A look at this Winter Season
Snowfall amounts this winter season have been highly variable along the Front Range of Colorado from Colorado Springs to Fort Collins. From the Palmer Divide northward snowfall has been around average in the southern and western suburbs of Denver extending into the foothills to the west. The official measuring site at old Stapleton airport in Denver has reported snowfall amounts well below average since the new year leaving a deficit of nearly a foot of snow. April is the 3rd snowiest month in Denver and the snow season could be salvaged if not by snow, but a couple good soaking rain storms. The likelihood of catching up in the snow department is low, but being nearly 2 inches below normal in total precipitation may be tough to make up as 2 inches is nearly 8% of our total yearly precipitation of 15.81".
There has been no shortage of active weather this winter though as the frequency of storm systems has been very high with around 40 different occasions with measurable snow somewhere along the Front Range. Since December around 9-11 snow events each month have kept snow plow companies on their toes. This high frequency of storms have deposited well above average snowfall to western and especially southwestern parts of the state, but here the high frequency has not resulted in the above normal snowfall. Many cases an inch or less has occurred with low water content. Such is the case with eastern areas of the Denver Metro area, south of the Palmer Divide into the city of Colorado Springs snowfall has been lower than normal. The airport in Colorado Springs has only reported about 30" of snow so far this season and a little over 40" is normal.

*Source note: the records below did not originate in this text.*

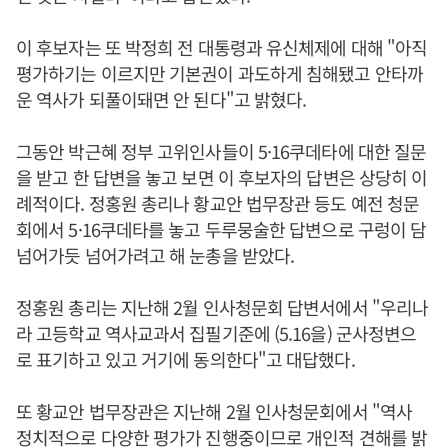
이 후보자는 또 박정희 전 대통령과 유신체제에 대해 "아직
평가하기는 이르지만 기본권이 과도하게 침해됐고 안타까
운 역사가 되풀이돼면 안 된다"고 밝혔다.
그동안 박근혜 정부 고위인사들이 5·16쿠데타에 대한 질문
을 받고 한 답변을 놓고 보면 이 후보자의 답변은 상당히 이
례적이다. 정홍원 총리나 황교안 법무장관 등도 예전 청문
회에서 5·16쿠데타를 놓고 두루뭉술한 답변으로 구렁이 담
넘어가듯 넘어가려고 해 눈총을 받았다.
정홍원 총리는 지난해 2월 인사청문회 답변서에서 "우리나
라 고등학교 역사교과서 집필기준에 (5.16을) 군사정변으
로 표기하고 있고 거기에 동의한다"고 대답했다.
또 황교안 법무장관은 지난해 2월 인사청문회에서 "역사
정치적으로 다양한 평가가 진행중이므로 개인적 견해를 밝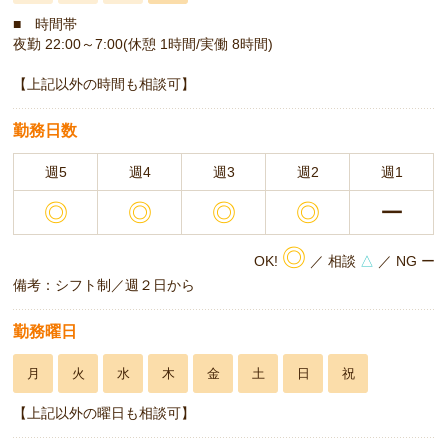
■ 時間帯
夜勤 22:00～7:00(休憩 1時間/実働 8時間)
【上記以外の時間も相談可】
勤務日数
週5
週4
週3
週2
週1
◎
◎
◎
◎
ー
◎
OK!
／ 相談
△
／ NG ー
備考：シフト制／週２日から
勤務曜日
月
火
水
木
金
土
日
祝
【上記以外の曜日も相談可】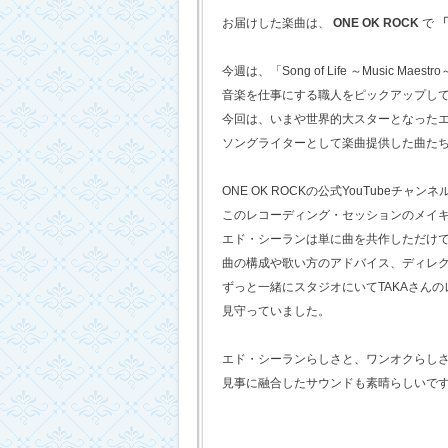
お届けした楽曲は、
ONE OK ROCK
で
「
今週は、「Song of Life ～Music Maestr
音楽を仕事にする職人をピックアップし
今回は、いまや世界的大スターとなった
ソングライターとして楽曲提供した曲た
ONE OK ROCKの公式YouTubeチャンネ
このレコーディング・セッションのメイ
エド・シーランは単に曲を共作しただけ
曲の構成や歌い方のアドバイス、ディレ
ずっと一緒にスタジオにいてTAKAさん
見守っていました。
エド・シーランらしさと、ワンオクらし
見事に融合したサウンドも素晴らしいで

As far as temperatures go there has been no sign of global warming here as most of the winter months have been around normal to slightly below. Many lakes above 8000' are still covered with feet of snow and ice. Recently opened Antero Reservoir in near Hartsel has even suffered a winter kill of fish due to the ice and snow blocking sunlight which plants need to grow during the winter which in turn supplies oxygen to the water. Many areas will begin to thaw out from winter this month making for green grass and trees during the month of May.

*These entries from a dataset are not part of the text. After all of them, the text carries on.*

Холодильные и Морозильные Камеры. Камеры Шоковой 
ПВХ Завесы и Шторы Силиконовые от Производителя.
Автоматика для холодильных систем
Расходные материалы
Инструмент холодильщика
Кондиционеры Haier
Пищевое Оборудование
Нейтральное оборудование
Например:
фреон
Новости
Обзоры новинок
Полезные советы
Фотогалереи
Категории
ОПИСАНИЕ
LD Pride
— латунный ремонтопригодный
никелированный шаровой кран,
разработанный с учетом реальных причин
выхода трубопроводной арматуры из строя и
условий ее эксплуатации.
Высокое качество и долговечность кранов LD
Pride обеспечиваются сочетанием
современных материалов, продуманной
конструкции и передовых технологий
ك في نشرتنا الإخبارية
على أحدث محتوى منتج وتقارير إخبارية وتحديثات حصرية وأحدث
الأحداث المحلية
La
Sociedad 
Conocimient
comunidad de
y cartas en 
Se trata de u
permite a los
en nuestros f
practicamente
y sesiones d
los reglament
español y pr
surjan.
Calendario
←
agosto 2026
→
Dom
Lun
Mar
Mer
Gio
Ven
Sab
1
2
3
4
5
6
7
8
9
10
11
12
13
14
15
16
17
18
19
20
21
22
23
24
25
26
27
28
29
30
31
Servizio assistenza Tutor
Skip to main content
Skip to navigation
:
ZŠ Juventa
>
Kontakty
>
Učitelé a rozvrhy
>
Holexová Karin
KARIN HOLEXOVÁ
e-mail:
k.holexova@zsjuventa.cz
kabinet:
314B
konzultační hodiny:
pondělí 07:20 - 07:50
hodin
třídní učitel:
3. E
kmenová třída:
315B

Looking forward our weather pattern will likely result in near average precipitation going forward making it difficult to make up any deficit that we currently have going into April and May. The good news is that where we get most of out drinking water is from the snow melt during spring runoff in the mountains which should get underway shortly.
Little in the way of meaningful drought across Colorado as of early April through some dry areas do persist across Eastern Colorado.

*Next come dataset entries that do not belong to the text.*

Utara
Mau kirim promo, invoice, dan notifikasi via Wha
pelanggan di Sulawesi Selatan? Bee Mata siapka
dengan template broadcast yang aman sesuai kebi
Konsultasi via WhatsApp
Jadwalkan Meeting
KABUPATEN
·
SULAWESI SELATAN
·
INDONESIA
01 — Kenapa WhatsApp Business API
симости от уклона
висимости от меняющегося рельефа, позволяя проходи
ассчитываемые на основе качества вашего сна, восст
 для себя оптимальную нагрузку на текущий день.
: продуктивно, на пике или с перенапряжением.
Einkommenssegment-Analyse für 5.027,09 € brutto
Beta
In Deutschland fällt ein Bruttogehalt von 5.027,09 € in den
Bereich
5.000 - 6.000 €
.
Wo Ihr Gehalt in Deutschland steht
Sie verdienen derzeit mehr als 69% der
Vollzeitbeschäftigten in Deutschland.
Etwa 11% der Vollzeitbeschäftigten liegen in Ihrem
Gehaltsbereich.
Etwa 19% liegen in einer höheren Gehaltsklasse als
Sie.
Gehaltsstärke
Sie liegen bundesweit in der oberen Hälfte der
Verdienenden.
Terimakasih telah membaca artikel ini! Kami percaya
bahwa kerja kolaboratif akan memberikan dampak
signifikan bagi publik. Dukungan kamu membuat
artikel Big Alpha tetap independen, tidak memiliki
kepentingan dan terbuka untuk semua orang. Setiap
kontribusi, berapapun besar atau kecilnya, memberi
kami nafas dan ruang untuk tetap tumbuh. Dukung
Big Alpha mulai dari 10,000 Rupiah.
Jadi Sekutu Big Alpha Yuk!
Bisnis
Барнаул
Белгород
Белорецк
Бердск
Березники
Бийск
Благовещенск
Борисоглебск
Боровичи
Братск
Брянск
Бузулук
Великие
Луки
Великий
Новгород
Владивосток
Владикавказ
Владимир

The map below shows forecasted temperature deviances for April 2008. As can be seen, Colorado is expected to have normal temperatures for April 2008.
The map below shows forecasted precipitation deviances for April 2008. Normal precipitation is anticipated across the entire state.
Little change in conditions is anticipated over the next 3 months, with most of the state not expected to see drought conditions. Extreme southeastern Colorado as well as extreme northeastern Colorado is anticipated to experience drought conditions persisting and possibly intensifying.
March of 2008 was below average snowfall and precipitation for yet another month. March is typically our snowiest month, but this year only 5.4" of snow was reported at the Stapleton site, which is 6.3 inches below the average of 11.7". Precipitation for the month was a dismal 0.17" well below the average of 1.28" which made this March of 2008 the 3rd driest March in Denver history. Other parts of the Denver metro area faired better with precipitation and snowfall and was near normal in western suburbs and foothill regions. Temperatures for the month were right at the season averages with daytime highs being slightly lower and lows slightly higher. The mean for the month was right at normal with 39.6 degrees.
In April temperatures begin to warm significantly as average highs are just over 60 degrees for the month. However, winter can still pack a punch as 9.1" of snow is the average for the month making it the 3rd snowiest month for Denver. The grass begins to turn green with the help of 1.93" of precipitation on average. We begin to see the the first thunderstorm activity as there area about 2 days during the month with thunder. Temperatures can range from 90 degrees to below zero, typically the last frost occurs in May so it is still not safe to plant sensitive plants outside just yet.